The bishop of the county’s Catholic diocese, showing a less virulent opposition to the Gulf War than some of his colleagues, is urging local church members to “support our President and the leaders of our armed forces” and to lend encouragement to military aims.
In a letter that he asked priests at the 53 local parishes to read at last Sunday’s Masses, the Most Rev. Norman F. McFarland, bishop of Orange, said that he “strongly condemned Saddam Hussein’s aggression, actively supported the determined global pressure to reverse it, and acknowledged that the deployment of military force might add credibility and effectiveness to the economic and political pressures we encouraged.”
“However, with our Holy Father, we fear ‘war is an adventure with no return,’ ” McFarland said.
The tone and substance of the message, along with a second war treatise still to be printed in the local diocese newsletter, appeared to set McFarland apart from a vocal contingent of Catholic leaders and other religious figures nationwide who have spoken out in recent weeks and months against the military effort in the Persian Gulf.
The National Conference of Catholic Bishops in November became one of the first major religious groups to challenge the Bush Administration policy in the Persian Gulf when it urged that war be waged only as a last resort.
And even after the outbreak of war, U.S. Catholic, Protestant and Eastern Orthodox leaders have continued to question the moral justification for the fighting and urged an end to it.

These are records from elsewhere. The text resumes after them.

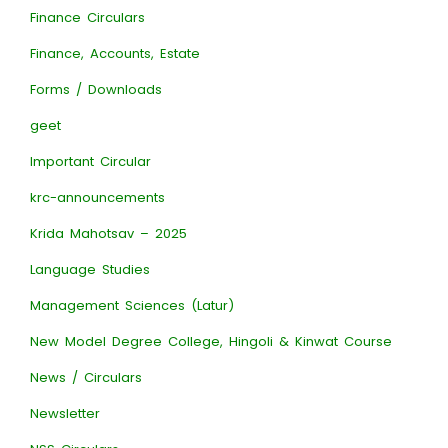
Finance Circulars
Finance, Accounts, Estate
Forms / Downloads
geet
Important Circular
krc-announcements
Krida Mahotsav – 2025
Language Studies
Management Sciences (Latur)
New Model Degree College, Hingoli & Kinwat Course
News / Circulars
Newsletter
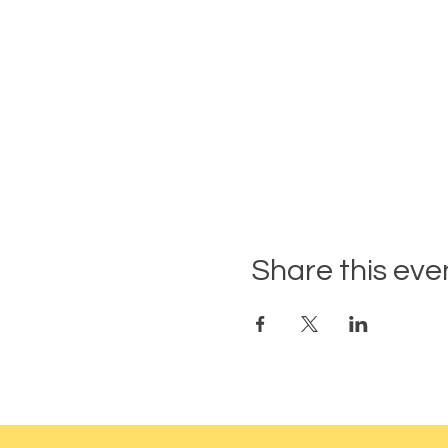
Share this eve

In Orange County, some among the local Catholic population of 700,000 are bothered by what they see as McFarland’s general support for U.S. military policy.
Jonathan Parfrey , a war protester who is a member of the Catholic Workers Community center in Santa Ana, said of the McFarland Mass letter: “He doesn’t want to say that this is a just war, but he comes as close as he can.”

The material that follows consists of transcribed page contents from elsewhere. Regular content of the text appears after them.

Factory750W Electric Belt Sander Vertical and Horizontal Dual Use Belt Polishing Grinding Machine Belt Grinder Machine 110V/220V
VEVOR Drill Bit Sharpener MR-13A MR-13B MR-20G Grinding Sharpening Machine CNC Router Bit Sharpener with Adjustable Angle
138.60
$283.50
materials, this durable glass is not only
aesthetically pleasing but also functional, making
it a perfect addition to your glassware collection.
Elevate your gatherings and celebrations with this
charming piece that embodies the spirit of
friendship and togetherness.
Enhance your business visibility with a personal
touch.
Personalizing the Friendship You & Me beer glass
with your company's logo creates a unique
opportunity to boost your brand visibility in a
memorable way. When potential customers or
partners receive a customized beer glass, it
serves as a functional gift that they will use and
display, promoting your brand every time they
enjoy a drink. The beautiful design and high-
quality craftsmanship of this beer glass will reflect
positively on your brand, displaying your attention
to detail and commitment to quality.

Nonetheless, Parfrey and other occasional critics of the bishop said they were encouraged by the relatively “middle-of-the-road” war position from a conservative man who, before coming to Orange County, wrote articles defending the U.S. stockpiling of nuclear weapons.
“I’m kind of delighted that it’s not so single-mindedly right wing,” former priest Terry Halloran of Garden Grove said of the Sunday statement. “A lot of times he tends to be a lot more hawkish than this. This is really pretty mild and noncommittal for him--even kind of peace loving.”
In the article to be printed in the diocese newsletter, McFarland said that “Saddam Hussein’s aggression and unconscionable brutality and violence against innocent people must be resisted and repulsed,” but that this should not become an excuse for discrimination and persecution of Arab peoples.
And in the Mass statement, he said, “As Americans, we wish to support our President and the leaders of our armed forces, trusting in and invoking God’s guidance upon a national will to do right.
“As Orange Countians, we need to assist the men and women in our military who are deployed in the Persian Gulf and whose families remain behind in our parish communities.”
In an interview, McFarland declined to give his thoughts on those religious leaders who have spoken out against the war, saying, “They may have information that I don’t have.”